- YOUR TASK
When a line in the material contains the word "Idosos", copy it.

• • • •

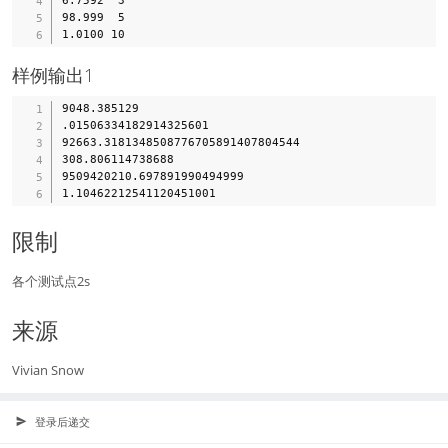
98.999  5

样例输出1
9048.385129

.01506334182914325601

92663.3181348508776705891407804544

308.806114738688

9509420210.697891990494999

限制
各个测试点2s
来源
Vivian Snow
登录后递交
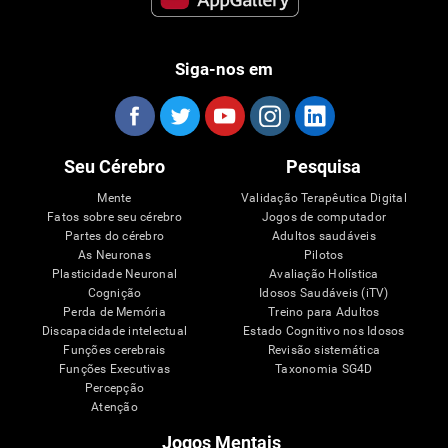
Siga-nos em
Seu Cérebro
Pesquisa
Mente
Validação Terapêutica Digital
Fatos sobre seu cérebro
Jogos de computador
Partes do cérebro
Adultos saudáveis
As Neuronas
Pilotos
Plasticidade Neuronal
Avaliação Holística
Cognição
Idosos Saudáveis (iTV)
Perda de Memória
Treino para Adultos
Discapacidade intelectual
Estado Cognitivo nos Idosos
Funções cerebrais
Revisão sistemática
Funções Executivas
Taxonomia SG4D
Percepção
Atenção
Jogos Mentais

• • • •

- RESULT OF THE EXERCISE
Idosos Saudáveis (iTV)
Estado Cognitivo nos Idosos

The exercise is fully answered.